## What is needed
In the records below, find the line containing "Team Viewer", then reproduce that line and every one after it to the end, exactly and alone.

-------- Available data

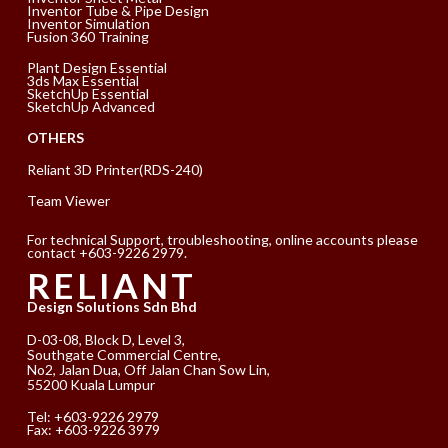
Inventor Tube & Pipe Design
Inventor Simulation
Fusion 360 Training
Plant Design Essential
3ds Max Essential
SketchUp Essential
SketchUp Advanced
OTHERS
Reliant 3D Printer(RDS-240)
Team Viewer
For technical Support, troubleshooting, online accounts please
contact +603-9226 2979.
RELIANT
Design Solutions Sdn Bhd
D-03-08, Block D, Level 3,
Southgate Commercial Centre,
No2, Jalan Dua, Off Jalan Chan Sow Lin,
55200 Kuala Lumpur
Tel:
+603-9226 2979
Fax: +603-9226 3979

----------------

## Answer to this exercise
Team Viewer
For technical Support, troubleshooting, online accounts please
contact +603-9226 2979.
RELIANT
Design Solutions Sdn Bhd
D-03-08, Block D, Level 3,
Southgate Commercial Centre,
No2, Jalan Dua, Off Jalan Chan Sow Lin,
55200 Kuala Lumpur
Tel:
+603-9226 2979
Fax: +603-9226 3979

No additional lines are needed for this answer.